Chcieli sprawdzić warunki przetrzymywania zwierzęcia, jednak mimo pukania nikt nie otwierał drzwi. Zza drzwi było jedynie słychać szczekanie psa. Policjantowi udało się ustalić dane kontaktowe byłego partnera kobiety, która wcześniej tam mieszkała. Mężczyzna przyjechał na miejsce i otworzył drzwi do mieszkania.
Jak się okazało, sytuacja w mieszkaniu była dramatyczna. Wszędzie panował bałagan i unosił się odór. We wnętrzu znajdował się pies rasy rottweiler. Zwierze było zaniedbane i nie miało dostępu do jedzenia ani wody.
Jak ustalili policjanci, właścicielka psa po rozstaniu ze swoim partnerem porzuciła zwierzę w mieszkaniu bez żadnej opieki.
30-latka z powiatu rybnickiego usłyszała już zarzut znęcania się nad zwierzęciem. Teraz grozi jej kara do 3 lat pozbawienia wolności, natomiast pies trafił pod dobra opiekę w schronisku w Rybniku.

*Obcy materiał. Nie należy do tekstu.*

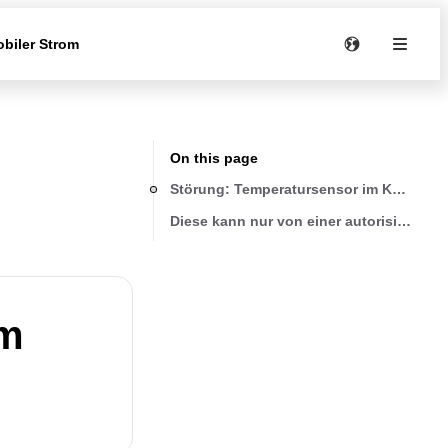
biler Strom
On this page
Störung: Temperatursensor im Kühlfach 
Diese kann nur von einer autorisierten R
im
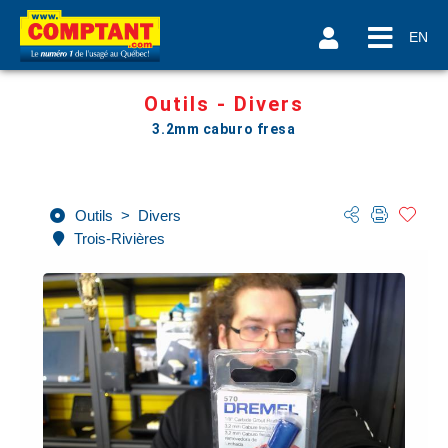
EN
Outils - Divers
3.2mm caburo fresa
Outils
>
Divers
Trois-Rivières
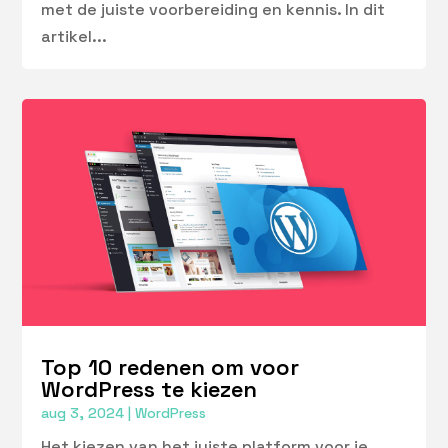
met de juiste voorbereiding en kennis. In dit
artikel...
Top 10 redenen om voor
WordPress te kiezen
aug 3, 2024
|
WordPress
Het kiezen van het juiste platform voor je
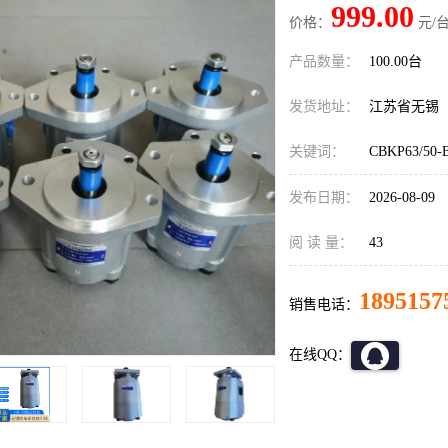
999.00
价格：
元/台
产品数量：
100.00台
发货地址：
江苏省无锡
关键词：
CBKP63/
发布日期：
2026-08-09
阅 读 量：
43
1895157
销售电话：
在线QQ：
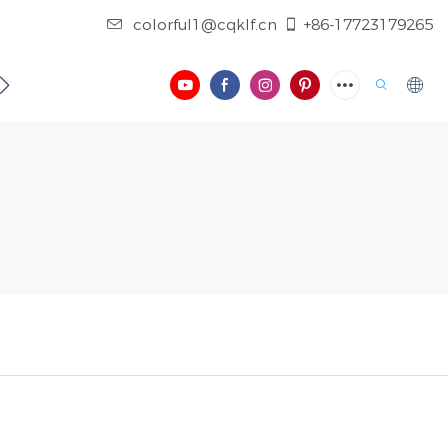
colorful1@cqklf.cn
+86-17723179265
NTAKTIEREN SIE UNS
BLOG
VIDEO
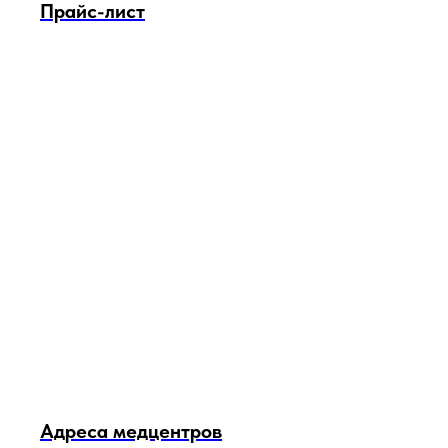
Прайс-лист
Адреса медцентров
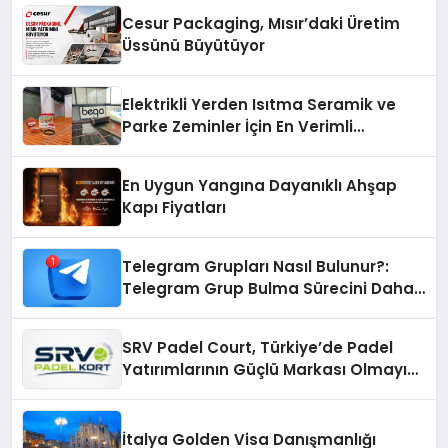
Cesur Packaging, Mısır’daki Üretim
Üssünü Büyütüyor
Elektrikli Yerden Isıtma Seramik ve
Parke Zeminler İçin En Verimli
Çözümler
En Uygun Yangına Dayanıklı Ahşap
Kapı Fiyatları
Telegram Grupları Nasıl Bulunur?:
Telegram Grup Bulma Sürecini Daha
Verimli Hale Getirin
SRV Padel Court, Türkiye’de Padel
Yatırımlarının Güçlü Markası Olmayı
Sürdürüyor
İtalya Golden Visa Danışmanlığı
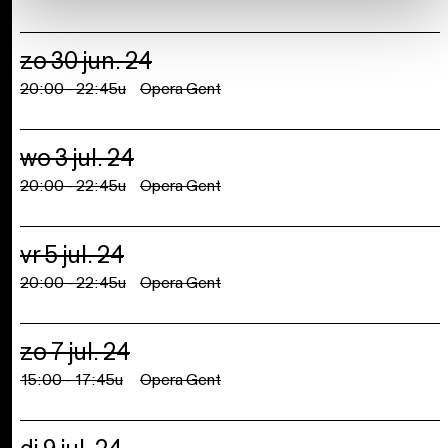
zo 30 jun. 24
20:00 - 22:45u
Opera Gent
wo 3 jul. 24
20:00 - 22:45u
Opera Gent
vr 5 jul. 24
20:00 - 22:45u
Opera Gent
zo 7 jul. 24
15:00 - 17:45u
Opera Gent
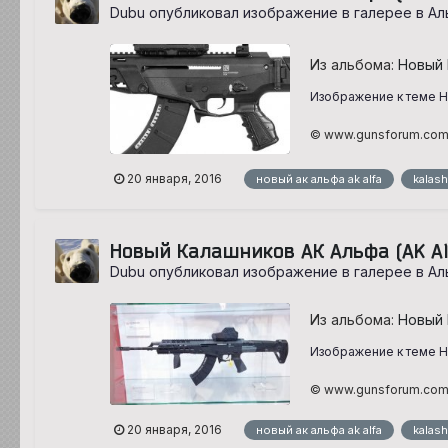
Dubu опубликовал изображение в галерее в
Ал
Из альбома:
Новый 
Изображение к теме Но
© www.gunsforum.co
20 января, 2016
новый ак альфа ak alfa
kalash
Новый Калашников АК Альфа (AK Al
Dubu опубликовал изображение в галерее в
Ал
Из альбома:
Новый 
Изображение к теме Но
© www.gunsforum.co
20 января, 2016
новый ак альфа ak alfa
kalash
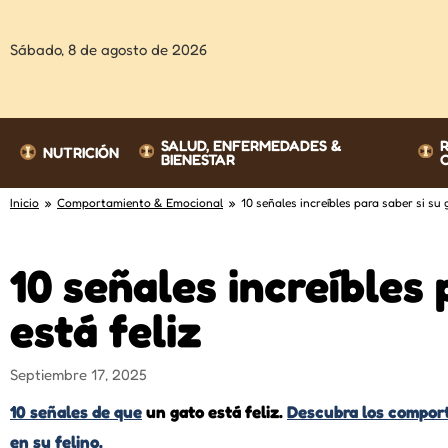
Sábado,
8 de agosto de 2026
SALUD, ENFERMEDADES &
NUTRICIÓN
BIENESTAR
Inicio
»
Comportamiento & Emocional
» 10 señales increíbles para saber si su g
10 señales increíbles 
está feliz
Septiembre 17, 2025
10 señales de que
un gato está feliz.
Descubra los compor
en su felino.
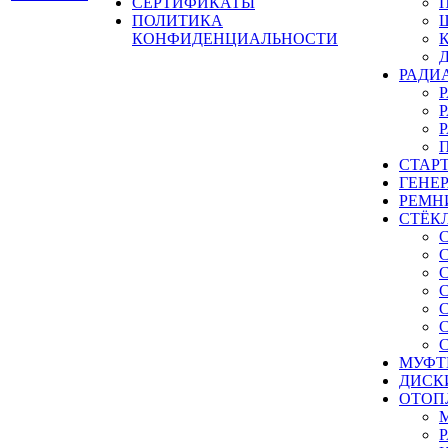
СЕРТИФИКАТЫ
ПОЛИТИКА
КОНФИДЕНЦИАЛЬНОСТИ
РАДИ
СТАР
ГЕНЕ
РЕМН
СТЁК
МУФТ
ДИСК
ОТОП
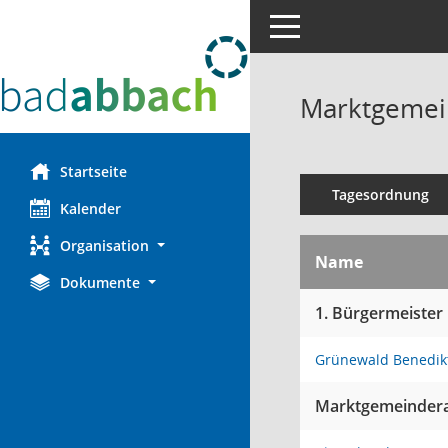
Toggle navigation
Marktgemein
Startseite
Tagesordnung
Kalender
Organisation
Name
Dokumente
1. Bürgermeister
Grünewald Benedikt
Marktgemeindera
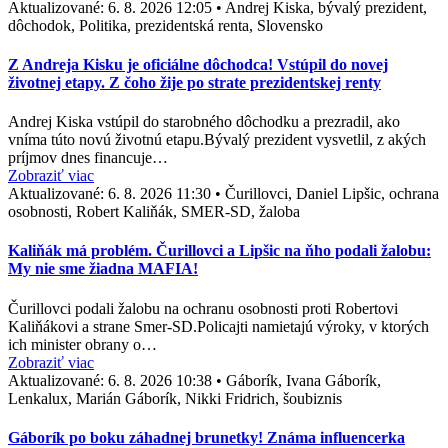
Aktualizované:
6. 8. 2026 12:05
•
Andrej Kiska, bývalý prezident,
dôchodok, Politika, prezidentská renta, Slovensko
Z Andreja Kisku je oficiálne dôchodca! Vstúpil do novej
životnej etapy. Z čoho žije po strate prezidentskej renty
Andrej Kiska vstúpil do starobného dôchodku a prezradil, ako
vníma túto novú životnú etapu.Bývalý prezident vysvetlil, z akých
príjmov dnes financuje…
Zobraziť viac
Aktualizované:
6. 8. 2026 11:30
•
Čurillovci, Daniel Lipšic, ochrana
osobnosti, Robert Kaliňák, SMER-SD, žaloba
Kaliňák má problém. Čurillovci a Lipšic na ňho podali žalobu:
My nie sme žiadna MAFIA!
Čurillovci podali žalobu na ochranu osobnosti proti Robertovi
Kaliňákovi a strane Smer-SD.Policajti namietajú výroky, v ktorých
ich minister obrany o…
Zobraziť viac
Aktualizované:
6. 8. 2026 10:38
•
Gáborík, Ivana Gáborík,
Lenkalux, Marián Gáborík, Nikki Fridrich, šoubiznis
Gáborík po boku záhadnej brunetky! Známa influencerka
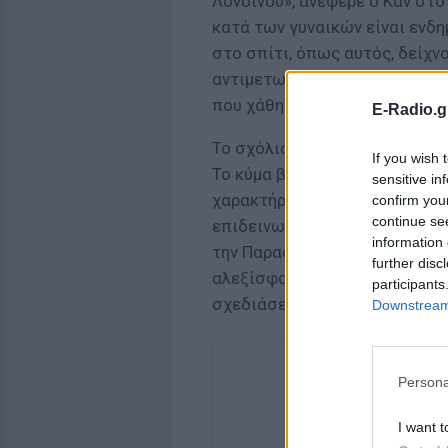
Λονδίνου», ανέφερε ο Καν στο
κατά των γυναικών είναι ενδη
στο σπίτι, όπως αυτός, δείχν
αντιμετωπίζουμε. Προσεύχομαι
που χάθηκε με τόσο τραγικό 
E-Radio.g
Το σχόλιο-«δηλητήριο» του Τρ
If you wish 
Το κύμα βίας εκμεταλλεύτηκε 
sensitive in
χαρακτήρισε «καταστροφή» το
confirm you
continue se
επιδεινωθεί» αν δεν αντικατ
information 
την Παρασκευή στο Μουσικό 
further disc
αλεξίσφαιρο γιλέκο με την βρ
participants
σχεδιάσει ο καλλιτέχνης Bank
Downstream 
ΔΕΙΤ
Persona
Έγκ
κρί
I want t
30/6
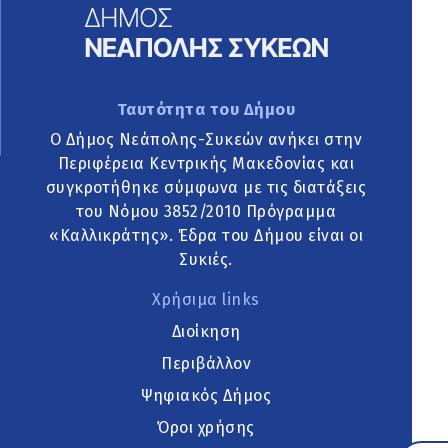
Ταυτότητα του Δήμου
Ο Δήμος Νεάπολης-Συκεών ανήκει στην
Περιφέρεια Κεντρικής Μακεδονίας και
συγκροτήθηκε σύμφωνα με τις διατάξεις
του Νόμου 3852/2010 Πρόγραμμα
«Καλλικράτης». Έδρα του Δήμου είναι οι
Συκιές.
Χρήσιμα links
Διοίκηση
Περιβάλλον
Ψηφιακός Δήμος
Όροι χρήσης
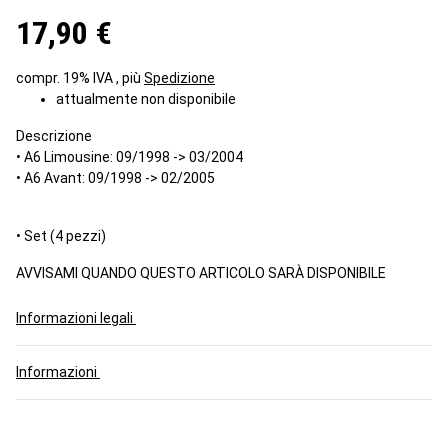
17,90 €
compr. 19% IVA , più
Spedizione
attualmente non disponibile
Descrizione
• A6 Limousine: 09/1998 -> 03/2004
• A6 Avant: 09/1998 -> 02/2005
• Set (4 pezzi)
AVVISAMI QUANDO QUESTO ARTICOLO SARÀ DISPONIBILE
Informazioni legali
Informazioni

Przypadki znęcania się nad zwierzętami w woj. śląskim
Do podobnej interwencja doszło niedawno w Zabrzu. W opuszczonym mieszkaniu zamknięty był kot. Jego właściciel został zatrzymany przez policję, a druga osoba, która tam mieszkała, wyprowadziła się.
Zwierze zostawiono na pewną śmierć bez jedzenia i wody. Na szczęście o sprawie policję powiadomił pracownik socjalny. Policjanci wspólnie ze strażakami przyjechali na wskazany adres i weszli do mieszkania. W środku znaleziono porzuconego kota. Na szczęście nie było za późno i akcja zakończyła się szczęśliwie, a kot trafił pod odpowiednią opiekę.